## What needs to be done
For the entries that follow, restate word for word the line containing "these rituals can", the line containing "people from Philadelphia", and every line that lies between them.

## Extracted page text data

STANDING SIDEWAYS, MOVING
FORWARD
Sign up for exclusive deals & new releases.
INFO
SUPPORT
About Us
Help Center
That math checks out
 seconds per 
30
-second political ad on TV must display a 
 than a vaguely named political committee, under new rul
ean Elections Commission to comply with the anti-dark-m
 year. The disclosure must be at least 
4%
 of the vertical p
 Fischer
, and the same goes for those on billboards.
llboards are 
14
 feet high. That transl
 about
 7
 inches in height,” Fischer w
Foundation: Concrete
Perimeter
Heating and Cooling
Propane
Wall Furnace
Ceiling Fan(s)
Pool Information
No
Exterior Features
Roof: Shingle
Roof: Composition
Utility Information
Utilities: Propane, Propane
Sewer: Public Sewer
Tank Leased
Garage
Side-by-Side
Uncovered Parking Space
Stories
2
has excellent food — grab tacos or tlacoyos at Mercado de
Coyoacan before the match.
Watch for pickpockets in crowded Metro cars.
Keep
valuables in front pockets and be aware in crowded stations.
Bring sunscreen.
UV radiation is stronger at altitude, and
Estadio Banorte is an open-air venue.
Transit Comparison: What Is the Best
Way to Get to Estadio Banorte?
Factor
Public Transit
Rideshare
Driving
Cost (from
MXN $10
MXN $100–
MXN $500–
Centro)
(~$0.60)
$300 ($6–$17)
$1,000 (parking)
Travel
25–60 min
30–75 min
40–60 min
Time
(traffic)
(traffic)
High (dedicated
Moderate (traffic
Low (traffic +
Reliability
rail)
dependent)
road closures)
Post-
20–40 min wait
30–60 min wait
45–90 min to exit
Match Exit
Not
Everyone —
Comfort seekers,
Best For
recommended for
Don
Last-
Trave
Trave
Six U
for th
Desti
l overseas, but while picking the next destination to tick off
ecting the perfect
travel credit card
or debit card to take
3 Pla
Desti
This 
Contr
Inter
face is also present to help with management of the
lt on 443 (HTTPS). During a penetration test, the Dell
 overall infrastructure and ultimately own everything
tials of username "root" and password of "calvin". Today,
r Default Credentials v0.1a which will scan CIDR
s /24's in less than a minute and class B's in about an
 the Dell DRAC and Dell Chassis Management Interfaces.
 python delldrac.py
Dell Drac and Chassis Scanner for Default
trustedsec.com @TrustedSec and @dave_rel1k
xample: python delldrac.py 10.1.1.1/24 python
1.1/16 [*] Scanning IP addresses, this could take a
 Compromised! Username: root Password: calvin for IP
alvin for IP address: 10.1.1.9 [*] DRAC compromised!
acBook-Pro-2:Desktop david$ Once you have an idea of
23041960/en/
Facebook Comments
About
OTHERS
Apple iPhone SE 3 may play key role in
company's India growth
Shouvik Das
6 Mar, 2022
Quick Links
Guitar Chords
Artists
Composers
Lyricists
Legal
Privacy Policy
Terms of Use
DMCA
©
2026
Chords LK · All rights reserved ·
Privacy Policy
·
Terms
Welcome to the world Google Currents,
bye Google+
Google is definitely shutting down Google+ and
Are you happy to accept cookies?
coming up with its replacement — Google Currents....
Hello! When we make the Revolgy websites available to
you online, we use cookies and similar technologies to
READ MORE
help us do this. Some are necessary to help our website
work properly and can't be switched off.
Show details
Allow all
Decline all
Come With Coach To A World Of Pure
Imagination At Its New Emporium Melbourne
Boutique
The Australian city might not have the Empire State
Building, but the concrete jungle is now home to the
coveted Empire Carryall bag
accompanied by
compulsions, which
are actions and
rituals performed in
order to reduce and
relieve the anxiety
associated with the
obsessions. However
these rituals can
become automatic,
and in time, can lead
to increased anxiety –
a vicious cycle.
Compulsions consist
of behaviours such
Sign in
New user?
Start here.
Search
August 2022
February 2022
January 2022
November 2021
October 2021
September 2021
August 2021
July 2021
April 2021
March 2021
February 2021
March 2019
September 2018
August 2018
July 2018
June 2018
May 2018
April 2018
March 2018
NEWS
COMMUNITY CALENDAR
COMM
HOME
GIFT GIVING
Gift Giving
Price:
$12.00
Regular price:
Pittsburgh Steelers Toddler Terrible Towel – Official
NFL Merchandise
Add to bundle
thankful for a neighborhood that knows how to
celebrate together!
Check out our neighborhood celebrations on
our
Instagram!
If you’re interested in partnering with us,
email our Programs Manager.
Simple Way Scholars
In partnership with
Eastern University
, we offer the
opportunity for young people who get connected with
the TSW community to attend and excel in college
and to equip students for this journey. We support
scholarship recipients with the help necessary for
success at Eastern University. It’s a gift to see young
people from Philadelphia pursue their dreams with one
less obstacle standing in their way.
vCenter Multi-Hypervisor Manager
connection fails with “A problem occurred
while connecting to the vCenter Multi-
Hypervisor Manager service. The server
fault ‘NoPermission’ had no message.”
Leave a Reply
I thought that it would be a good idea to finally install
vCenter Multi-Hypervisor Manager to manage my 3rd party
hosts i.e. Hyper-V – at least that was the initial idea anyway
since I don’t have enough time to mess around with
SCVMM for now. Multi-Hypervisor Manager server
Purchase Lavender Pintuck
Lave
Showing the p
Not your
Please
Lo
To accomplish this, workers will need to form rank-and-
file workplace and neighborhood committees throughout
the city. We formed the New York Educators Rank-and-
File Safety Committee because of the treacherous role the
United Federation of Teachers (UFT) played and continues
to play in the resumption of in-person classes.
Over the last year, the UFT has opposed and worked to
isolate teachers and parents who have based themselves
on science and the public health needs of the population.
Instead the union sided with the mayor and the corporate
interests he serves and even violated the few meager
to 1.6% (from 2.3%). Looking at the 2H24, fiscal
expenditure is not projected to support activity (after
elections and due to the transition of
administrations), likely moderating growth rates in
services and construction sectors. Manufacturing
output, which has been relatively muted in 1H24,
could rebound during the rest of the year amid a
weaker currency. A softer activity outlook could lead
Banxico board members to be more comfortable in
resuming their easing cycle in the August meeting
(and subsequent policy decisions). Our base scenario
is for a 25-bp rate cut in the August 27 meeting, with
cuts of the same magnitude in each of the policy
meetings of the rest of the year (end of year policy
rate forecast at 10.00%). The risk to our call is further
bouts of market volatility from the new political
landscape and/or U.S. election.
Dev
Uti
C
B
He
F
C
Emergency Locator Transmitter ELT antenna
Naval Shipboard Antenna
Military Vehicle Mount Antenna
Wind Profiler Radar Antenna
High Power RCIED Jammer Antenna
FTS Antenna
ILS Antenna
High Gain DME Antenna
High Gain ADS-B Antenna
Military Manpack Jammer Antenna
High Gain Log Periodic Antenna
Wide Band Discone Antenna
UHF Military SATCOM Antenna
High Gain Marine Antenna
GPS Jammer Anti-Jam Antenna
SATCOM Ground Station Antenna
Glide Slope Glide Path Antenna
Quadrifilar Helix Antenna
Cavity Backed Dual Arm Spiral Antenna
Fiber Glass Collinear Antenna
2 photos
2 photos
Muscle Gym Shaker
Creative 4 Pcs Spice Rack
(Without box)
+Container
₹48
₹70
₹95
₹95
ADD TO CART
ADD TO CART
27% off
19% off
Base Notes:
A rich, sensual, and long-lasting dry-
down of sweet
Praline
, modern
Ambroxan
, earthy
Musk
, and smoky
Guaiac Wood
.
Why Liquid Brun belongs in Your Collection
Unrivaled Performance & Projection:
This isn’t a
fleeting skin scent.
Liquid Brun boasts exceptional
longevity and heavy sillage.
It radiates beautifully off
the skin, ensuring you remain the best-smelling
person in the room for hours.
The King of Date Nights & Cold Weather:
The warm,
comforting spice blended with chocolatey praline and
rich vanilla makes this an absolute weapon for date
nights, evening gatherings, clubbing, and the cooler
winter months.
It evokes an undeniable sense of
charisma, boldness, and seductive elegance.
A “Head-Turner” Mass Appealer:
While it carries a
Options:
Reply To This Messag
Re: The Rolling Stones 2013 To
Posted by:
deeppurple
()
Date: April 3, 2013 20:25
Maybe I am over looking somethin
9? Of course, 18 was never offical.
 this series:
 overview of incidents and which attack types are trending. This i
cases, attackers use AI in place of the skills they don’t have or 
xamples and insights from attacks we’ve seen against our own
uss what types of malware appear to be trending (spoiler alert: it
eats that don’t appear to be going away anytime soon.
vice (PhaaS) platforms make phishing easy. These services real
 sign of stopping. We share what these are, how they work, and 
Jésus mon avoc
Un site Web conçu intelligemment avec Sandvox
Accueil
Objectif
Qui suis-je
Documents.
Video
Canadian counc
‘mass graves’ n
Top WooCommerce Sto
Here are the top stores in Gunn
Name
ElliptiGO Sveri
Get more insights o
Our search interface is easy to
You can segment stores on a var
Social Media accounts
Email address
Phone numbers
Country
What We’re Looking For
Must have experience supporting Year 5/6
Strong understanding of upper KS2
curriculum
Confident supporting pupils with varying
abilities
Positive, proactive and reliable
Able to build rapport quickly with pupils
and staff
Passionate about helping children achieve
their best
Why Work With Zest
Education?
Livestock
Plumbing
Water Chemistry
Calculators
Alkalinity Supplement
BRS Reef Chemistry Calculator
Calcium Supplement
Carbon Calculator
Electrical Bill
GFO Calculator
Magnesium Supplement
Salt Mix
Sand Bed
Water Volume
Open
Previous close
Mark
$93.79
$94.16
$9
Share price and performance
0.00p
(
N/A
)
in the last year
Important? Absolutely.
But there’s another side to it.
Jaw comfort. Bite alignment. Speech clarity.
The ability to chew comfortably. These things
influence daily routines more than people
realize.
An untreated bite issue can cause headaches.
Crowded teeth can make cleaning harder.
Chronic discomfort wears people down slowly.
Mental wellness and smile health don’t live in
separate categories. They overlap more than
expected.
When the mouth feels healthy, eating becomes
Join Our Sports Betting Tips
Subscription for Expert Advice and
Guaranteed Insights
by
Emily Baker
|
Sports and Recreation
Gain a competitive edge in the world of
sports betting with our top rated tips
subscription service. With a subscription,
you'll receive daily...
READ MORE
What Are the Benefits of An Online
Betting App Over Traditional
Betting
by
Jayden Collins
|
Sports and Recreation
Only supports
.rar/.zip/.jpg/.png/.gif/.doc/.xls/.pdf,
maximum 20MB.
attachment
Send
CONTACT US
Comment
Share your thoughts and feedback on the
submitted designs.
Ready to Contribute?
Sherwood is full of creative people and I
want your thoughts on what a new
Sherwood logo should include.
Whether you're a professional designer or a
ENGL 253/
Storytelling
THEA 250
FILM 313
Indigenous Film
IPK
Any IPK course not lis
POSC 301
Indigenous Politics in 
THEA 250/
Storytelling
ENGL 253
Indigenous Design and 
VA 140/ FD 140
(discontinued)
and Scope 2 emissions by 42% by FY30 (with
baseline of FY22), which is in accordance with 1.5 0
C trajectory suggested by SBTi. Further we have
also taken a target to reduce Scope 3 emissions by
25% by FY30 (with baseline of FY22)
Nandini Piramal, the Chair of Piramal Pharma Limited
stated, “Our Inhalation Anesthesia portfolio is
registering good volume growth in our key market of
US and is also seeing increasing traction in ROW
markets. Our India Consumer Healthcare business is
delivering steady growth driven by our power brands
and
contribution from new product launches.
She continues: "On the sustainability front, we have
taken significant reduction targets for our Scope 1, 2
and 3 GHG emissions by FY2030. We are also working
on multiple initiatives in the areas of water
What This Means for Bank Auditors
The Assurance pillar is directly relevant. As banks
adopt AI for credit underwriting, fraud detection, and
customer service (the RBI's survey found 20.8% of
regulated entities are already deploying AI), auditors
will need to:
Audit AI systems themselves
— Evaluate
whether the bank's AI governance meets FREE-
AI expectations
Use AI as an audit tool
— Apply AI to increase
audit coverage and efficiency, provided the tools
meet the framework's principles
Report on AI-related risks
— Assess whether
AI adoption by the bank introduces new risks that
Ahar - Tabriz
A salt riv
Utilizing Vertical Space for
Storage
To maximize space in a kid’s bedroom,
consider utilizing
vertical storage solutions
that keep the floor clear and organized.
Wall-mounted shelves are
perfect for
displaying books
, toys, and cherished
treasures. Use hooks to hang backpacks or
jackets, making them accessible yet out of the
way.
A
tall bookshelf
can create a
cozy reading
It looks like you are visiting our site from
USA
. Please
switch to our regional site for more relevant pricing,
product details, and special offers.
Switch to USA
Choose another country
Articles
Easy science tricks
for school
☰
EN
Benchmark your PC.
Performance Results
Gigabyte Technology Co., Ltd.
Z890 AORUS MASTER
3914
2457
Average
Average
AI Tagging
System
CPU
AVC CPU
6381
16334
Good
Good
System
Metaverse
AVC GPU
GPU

## Final answer
these rituals can
become automatic,
and in time, can lead
to increased anxiety –
a vicious cycle.
Compulsions consist
of behaviours such
Sign in
New user?
Start here.
Search
August 2022
February 2022
January 2022
November 2021
October 2021
September 2021
August 2021
July 2021
April 2021
March 2021
February 2021
March 2019
September 2018
August 2018
July 2018
June 2018
May 2018
April 2018
March 2018
NEWS
COMMUNITY CALENDAR
COMM
HOME
GIFT GIVING
Gift Giving
Price:
$12.00
Regular price:
Pittsburgh Steelers Toddler Terrible Towel – Official
NFL Merchandise
Add to bundle
thankful for a neighborhood that knows how to
celebrate together!
Check out our neighborhood celebrations on
our
Instagram!
If you’re interested in partnering with us,
email our Programs Manager.
Simple Way Scholars
In partnership with
Eastern University
, we offer the
opportunity for young people who get connected with
the TSW community to attend and excel in college
and to equip students for this journey. We support
scholarship recipients with the help necessary for
success at Eastern University. It’s a gift to see young
people from Philadelphia pursue their dreams with one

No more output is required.